A Dopl Technologies, uma startup de tecnologia em saúde sediada em Washington, nos Estados Unidos, levantou US$ 6,3 milhões em uma rodada de captação semente para desenvolver e comercializar seu sistema de ultrassom robótico operado remotamente. Com o novo aporte, a companhia já soma mais de US$ 8 milhões em capital levantado, segundo reportagem do portal GeekWire.
A tese da Dopl é atacar um problema estrutural do sistema de saúde: a dificuldade de acesso a exames de diagnóstico em comunidades rurais e mal atendidas. A solução combina um braço robótico disponível no mercado com sondas de ultrassom convencionais. Um técnico especializado (sonógrafo), localizado em um centro urbano, opera o sistema remotamente, com o auxílio de um profissional de saúde local que acompanha o paciente. O movimento representa uma nova fronteira na telessaúde, onde a robótica não apenas conecta, mas também executa procedimentos complexos a distância.

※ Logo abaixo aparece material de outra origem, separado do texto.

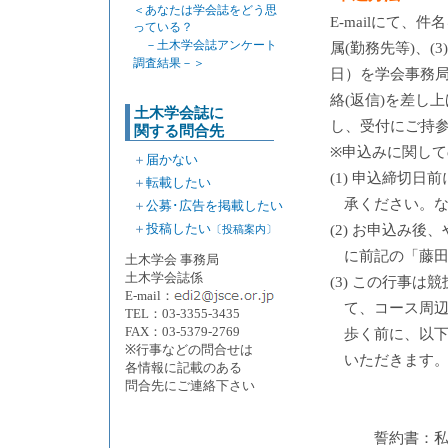
＜あなたは学会誌をどう思
E-mailにて、
っている？
－土木学会誌アンケート
属(勤務先等)、(3
調査結果－＞
日）を学会事務局宛（
絡(返信)を差し
土木学会誌に
し、受付にご持
関する問合先
※申込みに関して
＋
届かない
(1) 申込締切
＋
転載したい
承ください。
＋
公募･広告を掲載したい
＋
投稿したい
(2) お申込み
〔投稿案内〕
に前記の「藤
土木学会 事務局
土木学会誌係
(3) この行事
E-mail：
て、コース周
TEL：03-3355-3435
FAX：03-5379-2769
歩く前に、以
※行事などの問合せは
いただきます
各情報に記載のある
問合先にご連絡下さい
誓約書：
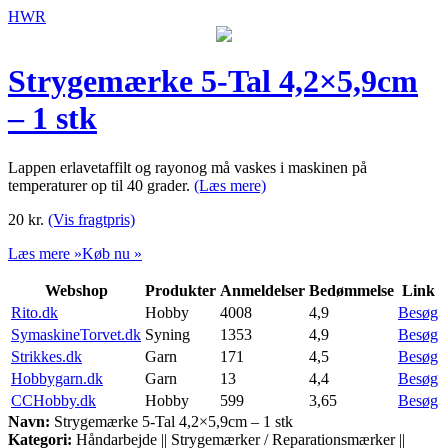
HWR
Strygemærke 5-Tal 4,2×5,9cm
– 1 stk
Lappen erlavetaffilt og rayonog må vaskes i maskinen på
temperaturer op til 40 grader.
(Læs mere)
20
kr.
(Vis fragtpris)
Læs mere »
Køb nu »
Webshop
Produkter
Anmeldelser
Bedømmelse
Link
Rito.dk
Hobby
4008
4,9
Besøg
SymaskineTorvet.dk
Syning
1353
4,9
Besøg
Strikkes.dk
Garn
171
4,5
Besøg
Hobbygarn.dk
Garn
13
4,4
Besøg
CCHobby.dk
Hobby
599
3,65
Besøg
Navn:
Strygemærke 5-Tal 4,2×5,9cm – 1 stk
Kategori:
Håndarbejde || Strygemærker / Reparationsmærker ||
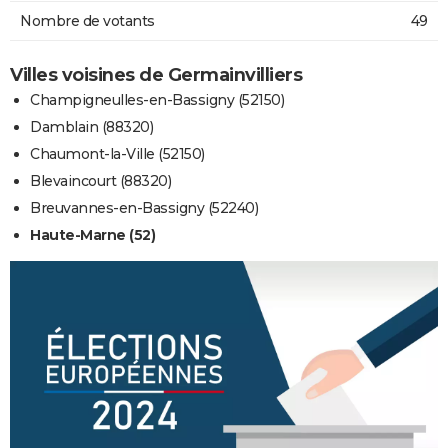
Nombre de votants
49
Villes voisines de Germainvilliers
Champigneulles-en-Bassigny (52150)
Damblain (88320)
Chaumont-la-Ville (52150)
Blevaincourt (88320)
Breuvannes-en-Bassigny (52240)
Haute-Marne (52)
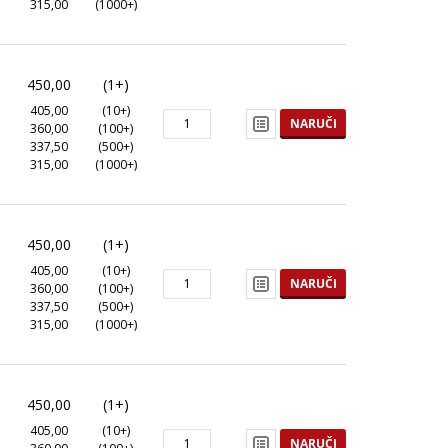
315,00
(1000+)
450,00
(1+)
405,00
(10+)
NARUČI
360,00
(100+)
337,50
(500+)
315,00
(1000+)
450,00
(1+)
405,00
(10+)
NARUČI
360,00
(100+)
337,50
(500+)
315,00
(1000+)
450,00
(1+)
405,00
(10+)
NARUČI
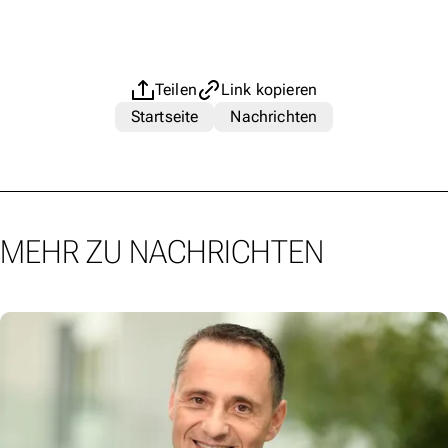
Teilen
Link kopieren
Startseite
Nachrichten
MEHR ZU NACHRICHTEN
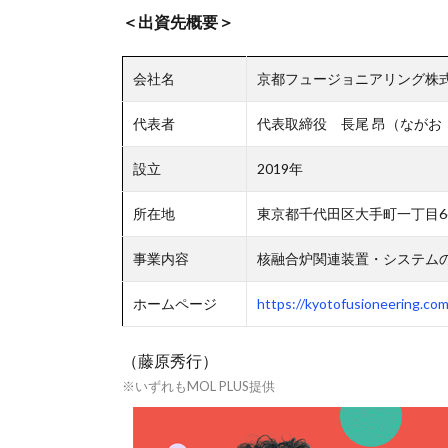
＜出資先概要＞
会社名
京都フュージョニアリング株
代表者
代表取締役 長尾 昂（ながお
設立
2019年
所在地
東京都千代田区大手町一丁目6番1号 
事業内容
核融合炉関連装置・システム
ホームページ
https://kyotofusioneering.com
（藤原秀行）
※いずれもMOL PLUS提供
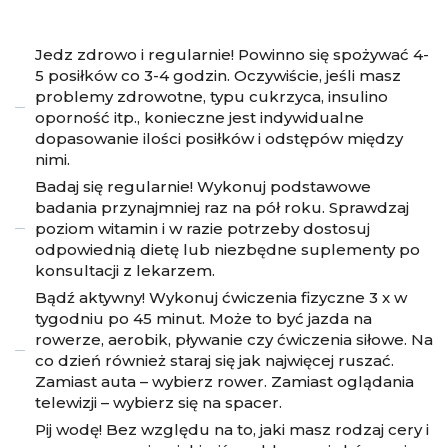
Jedz zdrowo i regularnie! Powinno się spożywać 4-
5 posiłków co 3-4 godzin. Oczywiście, jeśli masz
problemy zdrowotne, typu cukrzyca, insulino
oporność itp., konieczne jest indywidualne
dopasowanie ilości posiłków i odstępów między
nimi.
Badaj się regularnie! Wykonuj podstawowe
badania przynajmniej raz na pół roku. Sprawdzaj
poziom witamin i w razie potrzeby dostosuj
odpowiednią dietę lub niezbędne suplementy po
konsultacji z lekarzem.
Bądź aktywny! Wykonuj ćwiczenia fizyczne 3 x w
tygodniu po 45 minut. Może to być jazda na
rowerze, aerobik, pływanie czy ćwiczenia siłowe. Na
co dzień również staraj się jak najwięcej ruszać.
Zamiast auta – wybierz rower. Zamiast oglądania
telewizji – wybierz się na spacer.
Pij wodę! Bez względu na to, jaki masz rodzaj cery i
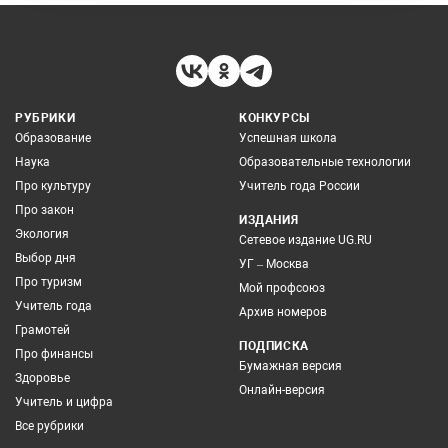
РУБРИКИ
КОНКУРСЫ
Образование
Успешная школа
Наука
Образовательные технологии
Про культуру
Учитель года России
Про закон
ИЗДАНИЯ
Экология
Сетевое издание UG.RU
Выбор дня
УГ – Москва
Про туризм
Мой профсоюз
Учитель года
Архив номеров
Грамотей
ПОДПИСКА
Про финансы
Бумажная версия
Здоровье
Онлайн-версия
Учитель и цифра
Все рубрики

O novo estetoscópio, agora remoto
O CEO da Dopl, Ryan James, afirma que “o ultrassom é o novo estetoscópio”, dada sua vasta aplicação em exames obstétricos, cardíacos e vasculares, além da detecção de doenças graves. O gargalo, no entanto, não está no equipamento, mas na disponibilidade de operadores qualificados em regiões afastadas. A plataforma da Dopl busca resolver exatamente isso, permitindo que um único sonógrafo atenda pacientes em múltiplas localidades sem precisar se deslocar.
O principal diferencial competitivo da Dopl, segundo a empresa, é a tecnologia de feedback tátil (haptic feedback), que permite ao operador remoto “sentir o paciente durante o exame”. Essa sensibilidade é crucial para a precisão do diagnóstico. O mercado já possui concorrentes, como a francesa AdEchoTech, que já obteve autorização da FDA para operar nos EUA, mas a Dopl aposta que a sensação tátil dará à sua plataforma uma vantagem clínica decisiva.
Do laboratório ao mercado
A jornada da Dopl, que começou em 2017 como um projeto de pesquisa na Universidade de Washington, agora acelera em direção ao mercado. O capital recém-captado será usado para contratar pessoal e navegar o complexo processo de aprovação da Food and Drug Administration (FDA), a agência reguladora americana. A expectativa é submeter o pedido de autorização no próximo ano. Enquanto isso, a empresa já oferece serviços de ultrassom de forma presencial para validar sua tecnologia.
Com a aprovação da FDA, a Dopl poderá escalar sua operação remota. A startup já possui uma carta de intenções com uma cooperativa de saúde rural que abrange 31 hospitais no estado de Washington. Além disso, a empresa mira um programa federal de transformação da saúde rural, orçado em US$ 50 bilhões, que distribuirá fundos entre 2026 e 2030, sinalizando um alinhamento estratégico com políticas públicas de expansão do acesso à saúde.
O movimento da Dopl ilustra uma tendência mais ampla na prestação de cuidados de saúde. A convergência de robótica de precisão, visão computacional, IA e redes avançadas está redesenhando as operações clínicas. A expertise médica, antes confinada aos grandes centros, começa a se desacoplar da geografia, prometendo um novo paradigma de atendimento distribuído.